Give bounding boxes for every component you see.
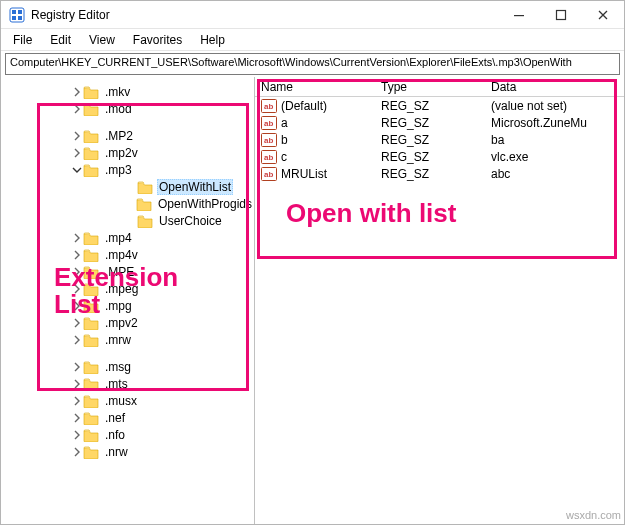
menubar: File Edit View Favorites Help	[1, 29, 624, 51]
minimize-icon	[513, 9, 525, 21]
string-value-icon	[261, 167, 277, 181]
expand-toggle[interactable]	[71, 361, 83, 373]
list-pane[interactable]: Name Type Data (Default)REG_SZ(value not…	[255, 77, 624, 524]
column-type[interactable]: Type	[375, 78, 485, 96]
menu-edit[interactable]: Edit	[42, 31, 79, 49]
folder-icon	[136, 197, 152, 211]
expand-toggle[interactable]	[71, 317, 83, 329]
tree-item[interactable]: .nfo	[71, 426, 254, 443]
tree-item[interactable]: .mpg	[71, 297, 254, 314]
maximize-icon	[555, 9, 567, 21]
value-name: b	[281, 133, 375, 147]
menu-favorites[interactable]: Favorites	[125, 31, 190, 49]
tree-label: .MP2	[103, 129, 135, 143]
tree-item[interactable]: .mpeg	[71, 280, 254, 297]
tree-label: .mp4	[103, 231, 134, 245]
tree-item[interactable]: .mp4	[71, 229, 254, 246]
content-area: .mkv.mod.MP2.mp2v.mp3OpenWithListOpenWit…	[1, 77, 624, 524]
expand-toggle[interactable]	[71, 164, 83, 176]
value-type: REG_SZ	[375, 167, 485, 181]
close-icon	[597, 9, 609, 21]
menu-file[interactable]: File	[5, 31, 40, 49]
value-data: vlc.exe	[485, 150, 624, 164]
expand-toggle[interactable]	[71, 249, 83, 261]
folder-icon	[83, 377, 99, 391]
folder-icon	[83, 282, 99, 296]
tree-item[interactable]: UserChoice	[125, 212, 254, 229]
expand-toggle[interactable]	[71, 334, 83, 346]
tree-item[interactable]: .mts	[71, 375, 254, 392]
tree-item[interactable]: .mp3	[71, 161, 254, 178]
value-row[interactable]: MRUListREG_SZabc	[255, 165, 624, 182]
expand-toggle[interactable]	[71, 86, 83, 98]
string-value-icon	[261, 133, 277, 147]
expand-toggle[interactable]	[71, 412, 83, 424]
column-data[interactable]: Data	[485, 78, 624, 96]
expand-toggle[interactable]	[71, 395, 83, 407]
value-row[interactable]: aREG_SZMicrosoft.ZuneMu	[255, 114, 624, 131]
expand-toggle[interactable]	[71, 378, 83, 390]
address-bar[interactable]: Computer\HKEY_CURRENT_USER\Software\Micr…	[5, 53, 620, 75]
minimize-button[interactable]	[498, 1, 540, 29]
titlebar[interactable]: Registry Editor	[1, 1, 624, 29]
tree-item[interactable]: .mp2v	[71, 144, 254, 161]
column-name[interactable]: Name	[255, 78, 375, 96]
expand-toggle[interactable]	[71, 266, 83, 278]
tree-label: .mod	[103, 102, 134, 116]
folder-icon	[83, 360, 99, 374]
list-header: Name Type Data	[255, 77, 624, 97]
tree-item[interactable]: .musx	[71, 392, 254, 409]
regedit-icon	[9, 7, 25, 23]
value-row[interactable]: bREG_SZba	[255, 131, 624, 148]
tree-label: .nef	[103, 411, 127, 425]
value-name: (Default)	[281, 99, 375, 113]
tree-item[interactable]: .mrw	[71, 331, 254, 348]
expand-toggle[interactable]	[71, 429, 83, 441]
value-type: REG_SZ	[375, 133, 485, 147]
folder-icon	[83, 265, 99, 279]
tree-item[interactable]: OpenWithProgids	[125, 195, 254, 212]
folder-icon	[83, 102, 99, 116]
string-value-icon	[261, 116, 277, 130]
tree-item[interactable]: OpenWithList	[125, 178, 254, 195]
tree-item[interactable]: .msg	[71, 358, 254, 375]
maximize-button[interactable]	[540, 1, 582, 29]
tree-item[interactable]: .mp4v	[71, 246, 254, 263]
folder-icon	[83, 411, 99, 425]
tree-item[interactable]: .MP2	[71, 127, 254, 144]
folder-icon	[83, 146, 99, 160]
expand-toggle[interactable]	[71, 283, 83, 295]
window-title: Registry Editor	[31, 8, 498, 22]
folder-icon	[83, 231, 99, 245]
registry-editor-window: Registry Editor File Edit View Favorites…	[0, 0, 625, 525]
expand-toggle[interactable]	[71, 130, 83, 142]
folder-icon	[83, 163, 99, 177]
value-row[interactable]: cREG_SZvlc.exe	[255, 148, 624, 165]
tree-item[interactable]: .mkv	[71, 83, 254, 100]
value-data: ba	[485, 133, 624, 147]
folder-icon	[137, 214, 153, 228]
value-row[interactable]: (Default)REG_SZ(value not set)	[255, 97, 624, 114]
value-name: a	[281, 116, 375, 130]
tree-label: .mrw	[103, 333, 133, 347]
value-name: c	[281, 150, 375, 164]
close-button[interactable]	[582, 1, 624, 29]
tree-item[interactable]: .mpv2	[71, 314, 254, 331]
expand-toggle[interactable]	[71, 446, 83, 458]
tree-label: .mpg	[103, 299, 134, 313]
tree-item[interactable]: .nrw	[71, 443, 254, 460]
expand-toggle[interactable]	[71, 300, 83, 312]
expand-toggle[interactable]	[71, 232, 83, 244]
expand-toggle[interactable]	[71, 103, 83, 115]
menu-help[interactable]: Help	[192, 31, 233, 49]
expand-toggle[interactable]	[71, 147, 83, 159]
tree-label: OpenWithList	[157, 179, 233, 195]
tree-item[interactable]: .mod	[71, 100, 254, 117]
value-type: REG_SZ	[375, 150, 485, 164]
tree-item[interactable]: .MPE	[71, 263, 254, 280]
tree-label: .mpeg	[103, 282, 140, 296]
tree-pane[interactable]: .mkv.mod.MP2.mp2v.mp3OpenWithListOpenWit…	[1, 77, 255, 524]
value-data: Microsoft.ZuneMu	[485, 116, 624, 130]
tree-item[interactable]: .nef	[71, 409, 254, 426]
menu-view[interactable]: View	[81, 31, 123, 49]
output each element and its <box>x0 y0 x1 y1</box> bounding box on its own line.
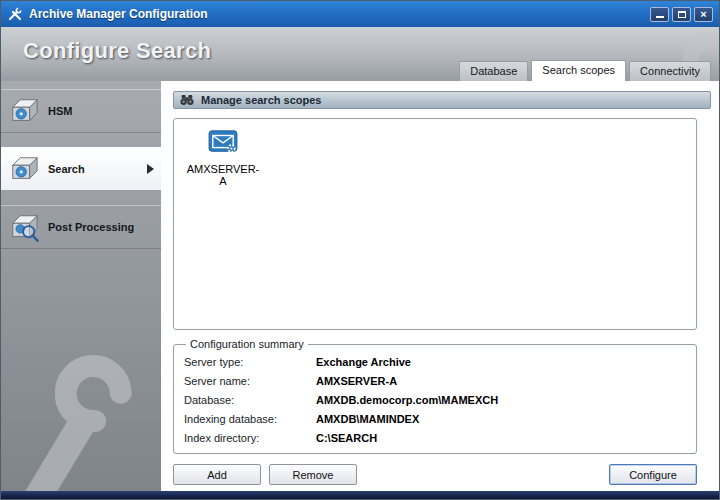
summary-row-value: Exchange Archive <box>316 356 686 368</box>
add-button[interactable]: Add <box>173 464 261 485</box>
summary-legend: Configuration summary <box>186 338 308 350</box>
mail-server-icon <box>208 129 238 155</box>
post-processing-icon <box>9 212 39 242</box>
search-server-icon <box>9 154 39 184</box>
sidebar-item-post-processing[interactable]: Post Processing <box>1 205 161 249</box>
maximize-icon <box>678 11 686 18</box>
sidebar-item-label: HSM <box>48 105 72 117</box>
configuration-summary: Configuration summary Server type: Excha… <box>173 338 697 454</box>
summary-row-value: AMXDB.democorp.com\MAMEXCH <box>316 394 686 406</box>
window-title: Archive Manager Configuration <box>29 7 208 21</box>
window: Archive Manager Configuration × Configur… <box>0 0 720 500</box>
sidebar-item-label: Search <box>48 163 85 175</box>
sidebar-item-label: Post Processing <box>48 221 134 233</box>
sidebar-item-search[interactable]: Search <box>1 147 161 191</box>
scope-item[interactable]: AMXSERVER-A <box>184 129 262 187</box>
tab-database[interactable]: Database <box>459 61 528 81</box>
sidebar-item-hsm[interactable]: HSM <box>1 89 161 133</box>
page-title: Configure Search <box>23 38 211 64</box>
selected-arrow-icon <box>147 164 154 174</box>
header: Configure Search Database Search scopes … <box>1 27 719 81</box>
summary-row-label: Index directory: <box>184 432 316 444</box>
close-icon: × <box>700 9 706 20</box>
tab-bar: Database Search scopes Connectivity <box>459 60 711 81</box>
scope-item-label: AMXSERVER-A <box>184 163 262 187</box>
binoculars-icon <box>179 94 195 106</box>
wrench-watermark <box>1 324 161 493</box>
summary-row-value: AMXSERVER-A <box>316 375 686 387</box>
footer-strip <box>1 491 719 499</box>
titlebar: Archive Manager Configuration × <box>1 1 719 27</box>
button-row: Add Remove Configure <box>173 464 697 485</box>
window-controls: × <box>650 7 713 22</box>
section-header: Manage search scopes <box>173 91 711 109</box>
tools-icon <box>7 6 23 22</box>
minimize-button[interactable] <box>650 7 669 22</box>
summary-row-label: Server type: <box>184 356 316 368</box>
tab-search-scopes[interactable]: Search scopes <box>531 60 626 81</box>
summary-row-label: Database: <box>184 394 316 406</box>
section-header-label: Manage search scopes <box>201 94 321 106</box>
minimize-icon <box>656 16 664 18</box>
configure-button[interactable]: Configure <box>609 464 697 485</box>
main-panel: Manage search scopes AMXSERVER-A Configu… <box>161 81 720 493</box>
maximize-button[interactable] <box>672 7 691 22</box>
sidebar: HSM Search <box>1 81 161 493</box>
tab-connectivity[interactable]: Connectivity <box>629 61 711 81</box>
search-scope-list[interactable]: AMXSERVER-A <box>173 118 697 330</box>
summary-row-value: AMXDB\MAMINDEX <box>316 413 686 425</box>
summary-row-label: Indexing database: <box>184 413 316 425</box>
remove-button[interactable]: Remove <box>269 464 357 485</box>
summary-row-value: C:\SEARCH <box>316 432 686 444</box>
hsm-server-icon <box>9 96 39 126</box>
summary-row-label: Server name: <box>184 375 316 387</box>
close-button[interactable]: × <box>694 7 713 22</box>
summary-rows: Server type: Exchange Archive Server nam… <box>184 356 686 444</box>
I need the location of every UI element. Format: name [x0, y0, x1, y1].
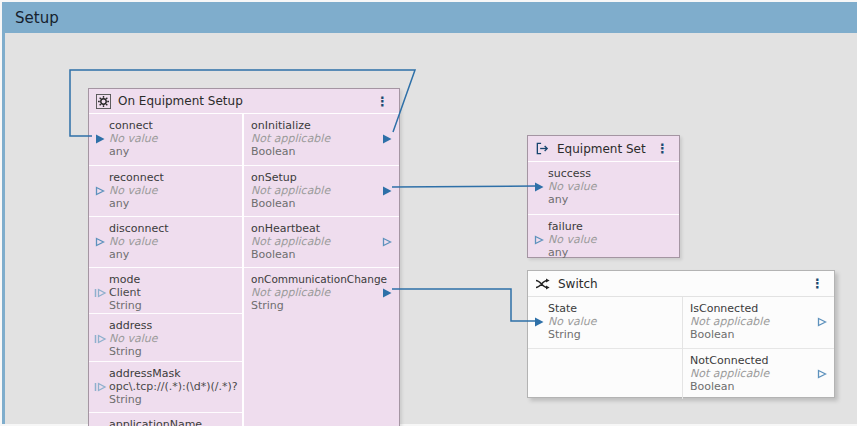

================

What you are asked to do:
Locate the string "element" in the listing above and copy every line where it occurs.

Output of the task:
output each element and its <box>x0 y0 x1 y1</box> bounding box on its own line.
I need the location of every UI element. Format: name [x0, y0, x1, y1].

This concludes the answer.